Claim: A video shows an Iranian woman in Tehran removing her hijab in public to reveal a T-shirt with an explicit message against Iran’s Supreme Leader Ayatollah Ali Khamenei, framed as a direct act of protest inside Iran.
Fact: The video was filmed in Paris, France, not Iran. It shows a protest action during a solidarity rally, and has been falsely location-tagged as “Tehran” on social media.

Screenshot from a video shared on Instagram claiming to show an Iranian woman publicly removing her hijab in Tehran as an act of protest. Soch Fact Check found that visual and location cues in the footage do not support the claim that the video was filmed in Iran.
A video circulating widely on Instagram claims to show an Iranian woman publicly removing her hijab and burqa in Tehran amid the recent protests in Iran. The clip, shared with captions describing the act as a direct challenge to Supreme Leader Ali Khamenei, frames it as a rare moment of public protest in Tehran against the Iranian state.
However, an analysis of the video’s visual details and location cues, suggests that the footage of the protest is not from Iran.
Fact or Fiction?
Soch Fact Check reviewed news coverage and official reporting related to the purported incident shown in the video but found no credible reports of a woman publicly removing her hijab or burqa in Tehran during on-going protests in Iran..
We then suspected if the video was from Tehran at all as the visual details, including the surrounding architecture, crowd behaviour, and lack of visible law-enforcement presence were inconsistent with public protest scenarios in Iran.
A reverse-search of keyframes from the viral clip led us to earlier uploads of the same footage linked to a public demonstration in Paris, France, held in solidarity with Iranian protesters. The same visuals appear in Euronews’ coverage of a march held in Paris on 11 January 2026 in support of Iranian protesters and the exiled Reza Pahlavi. Although the Euronews video does not show the specific moment of the woman removing her head covering, it depicts a similar crowd environment at the same Paris march, including demonstrators waving Iranian flags and Israeli flags, which are also visible in the viral clip.
We also found that the woman in the video is not an Iranian protester, but Camille Eros, a France-based activist who shared the same footage of herself on social media. In the caption of her Instagram post, Eros wrote “Support Iran against islamic tyranny” and used hashtags such as #france and #iran, framing the act as a solidarity gesture rather than a protest against Iranian laws from within Iran. Her Instagram bio and public posts identify her as a French activist, with no indication that she is Iranian. This contradicts the claim’s portrayal of her as an Iranian woman protesting Iran’s mandatory hijab laws from Tehran.

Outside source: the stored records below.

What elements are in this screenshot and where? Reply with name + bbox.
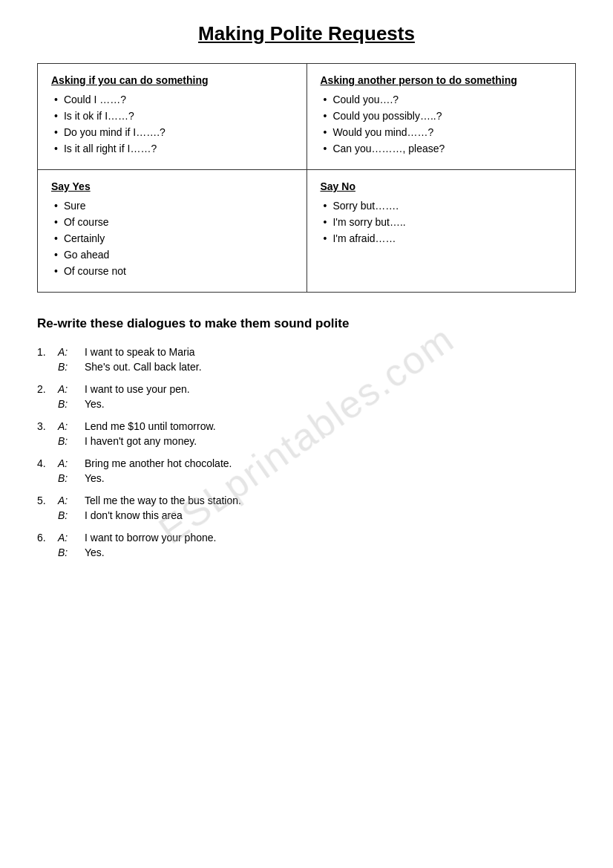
cell-heading-asking-self: Asking if you can do something: [51, 74, 293, 86]
cell-heading-say-no: Say No: [321, 180, 563, 192]
dialogue-number: 3.: [37, 420, 58, 432]
list-item: Could you….?: [321, 94, 563, 105]
cell-asking-other: Asking another person to do something Co…: [306, 64, 576, 170]
dialogue-number: 2.: [37, 383, 58, 395]
cell-heading-asking-other: Asking another person to do something: [321, 74, 563, 86]
dialogue-number: 4.: [37, 457, 58, 469]
dialogue-row: 5.A:Tell me the way to the bus station.: [37, 495, 576, 506]
dialogue-row: B:I don't know this area: [37, 509, 576, 521]
dialogue-number: [37, 435, 58, 447]
list-item: Sorry but…….: [321, 200, 563, 212]
list-item: Do you mind if I…….?: [51, 126, 293, 138]
dialogue-row: 3.A:Lend me $10 until tomorrow.: [37, 420, 576, 432]
list-item: Of course not: [51, 265, 293, 277]
dialogue-group: 6.A:I want to borrow your phone.B:Yes.: [37, 532, 576, 558]
dialogue-text: I want to use your pen.: [85, 383, 576, 395]
exercise-instruction: Re-write these dialogues to make them so…: [37, 316, 576, 331]
dialogue-speaker: B:: [58, 435, 85, 447]
dialogue-group: 5.A:Tell me the way to the bus station.B…: [37, 495, 576, 521]
cell-asking-self: Asking if you can do something Could I ……: [38, 64, 307, 170]
dialogue-row: B:I haven't got any money.: [37, 435, 576, 447]
dialogue-text: Lend me $10 until tomorrow.: [85, 420, 576, 432]
say-no-list: Sorry but……. I'm sorry but….. I'm afraid…: [321, 200, 563, 244]
dialogue-text: Yes.: [85, 472, 576, 484]
dialogue-row: B:Yes.: [37, 472, 576, 484]
list-item: Would you mind……?: [321, 126, 563, 138]
dialogue-text: Tell me the way to the bus station.: [85, 495, 576, 506]
list-item: Can you………, please?: [321, 143, 563, 154]
dialogue-speaker: B:: [58, 546, 85, 558]
dialogue-text: Yes.: [85, 398, 576, 410]
cell-say-no: Say No Sorry but……. I'm sorry but….. I'm…: [306, 170, 576, 293]
dialogue-row: 6.A:I want to borrow your phone.: [37, 532, 576, 544]
dialogue-speaker: A:: [58, 532, 85, 544]
dialogue-text: Yes.: [85, 546, 576, 558]
dialogue-speaker: B:: [58, 361, 85, 373]
dialogue-text: I haven't got any money.: [85, 435, 576, 447]
dialogue-text: I want to borrow your phone.: [85, 532, 576, 544]
dialogue-number: 5.: [37, 495, 58, 506]
dialogue-speaker: A:: [58, 383, 85, 395]
list-item: Could I ……?: [51, 94, 293, 105]
cell-heading-say-yes: Say Yes: [51, 180, 293, 192]
dialogue-text: I don't know this area: [85, 509, 576, 521]
dialogue-number: [37, 509, 58, 521]
dialogue-number: 6.: [37, 532, 58, 544]
dialogue-number: [37, 472, 58, 484]
dialogue-speaker: B:: [58, 398, 85, 410]
dialogue-group: 2.A:I want to use your pen.B:Yes.: [37, 383, 576, 410]
dialogue-group: 3.A:Lend me $10 until tomorrow.B:I haven…: [37, 420, 576, 447]
page-title: Making Polite Requests: [37, 22, 576, 45]
list-item: I'm sorry but…..: [321, 216, 563, 228]
asking-self-list: Could I ……? Is it ok if I……? Do you mind…: [51, 94, 293, 154]
dialogue-speaker: A:: [58, 457, 85, 469]
dialogues-section: Re-write these dialogues to make them so…: [37, 313, 576, 558]
dialogue-speaker: B:: [58, 509, 85, 521]
dialogue-speaker: A:: [58, 420, 85, 432]
list-item: Go ahead: [51, 249, 293, 261]
say-yes-list: Sure Of course Certainly Go ahead Of cou…: [51, 200, 293, 277]
asking-other-list: Could you….? Could you possibly…..? Woul…: [321, 94, 563, 154]
dialogues-container: 1.A:I want to speak to MariaB:She's out.…: [37, 346, 576, 558]
list-item: Is it ok if I……?: [51, 110, 293, 122]
dialogue-speaker: A:: [58, 346, 85, 358]
dialogue-number: [37, 361, 58, 373]
list-item: Is it all right if I……?: [51, 143, 293, 154]
dialogue-row: B:Yes.: [37, 398, 576, 410]
list-item: Of course: [51, 216, 293, 228]
list-item: Sure: [51, 200, 293, 212]
list-item: Could you possibly…..?: [321, 110, 563, 122]
reference-table: Asking if you can do something Could I ……: [37, 63, 576, 293]
list-item: I'm afraid……: [321, 232, 563, 244]
dialogue-text: Bring me another hot chocolate.: [85, 457, 576, 469]
dialogue-row: 2.A:I want to use your pen.: [37, 383, 576, 395]
dialogue-row: 4.A:Bring me another hot chocolate.: [37, 457, 576, 469]
dialogue-speaker: A:: [58, 495, 85, 506]
dialogue-text: I want to speak to Maria: [85, 346, 576, 358]
dialogue-number: [37, 398, 58, 410]
dialogue-row: 1.A:I want to speak to Maria: [37, 346, 576, 358]
dialogue-text: She's out. Call back later.: [85, 361, 576, 373]
cell-say-yes: Say Yes Sure Of course Certainly Go ahea…: [38, 170, 307, 293]
dialogue-group: 4.A:Bring me another hot chocolate.B:Yes…: [37, 457, 576, 484]
dialogue-number: [37, 546, 58, 558]
dialogue-row: B:She's out. Call back later.: [37, 361, 576, 373]
dialogue-speaker: B:: [58, 472, 85, 484]
list-item: Certainly: [51, 232, 293, 244]
dialogue-group: 1.A:I want to speak to MariaB:She's out.…: [37, 346, 576, 373]
dialogue-number: 1.: [37, 346, 58, 358]
dialogue-row: B:Yes.: [37, 546, 576, 558]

Screenshot from an Instagram post by French activist Camille Eros, who shared the footage as a gesture of solidarity with Iranian protesters in France.
Further examination of the footage showed European architectural features, including Haussmann-style façades and street layout, that are not likely to be found in Tehran. Therefore, Soch Fact Check geolocated the video in the claim, using Google Maps and Street View, which revealed that it is from Place Victor Hugo in Paris, France. A comparison of the background elements visible in the viral clip, such as building façades, rooflines, storefront signage, and road curvature, with publicly available imagery of Place Victor Hugo confirmed it as the location.
An X post indicated the protest gathering point was Place Victor Hugo, the same area Soch Fact Check geolocated by matching the video’s background to Google Street View imagery.. The post promoted a “Grande Marche citoyenne pour l’Iran” on 11 January 2026 and listed Place Victor Hugo, Paris, as the gathering point. While this does not on its own prove the viral clip was filmed during that specific march, the post overlaps with Camille Eros’ Instagram upload in key ways: Eros posted the same footage on 11 January 2026, framed it as support for Iran, and tagged @assohomaa, matching the @AssoHoma account referenced in the X post.

Virality
Multiple Instagram accounts reposted the clip framing it as an act of defiance in Tehran. Some of these posts can be viewed here, here, here and here.
The same clip was also shared widely on Facebook by public pages and users here, here, and here.
On X, the video circulated with near-identical captions claiming it showed a protest in Iran. Posts using this framing can be viewed here, here, and here. Some users on X, however, correctly noted that the footage was from France here.
Conclusion: The claim is false. The video does not show an Iranian woman from the recent protests in Tehran. It actually shows a French activist from a solidarity rally held in Paris, France on 11 January 2026 in support of Iranian protesters.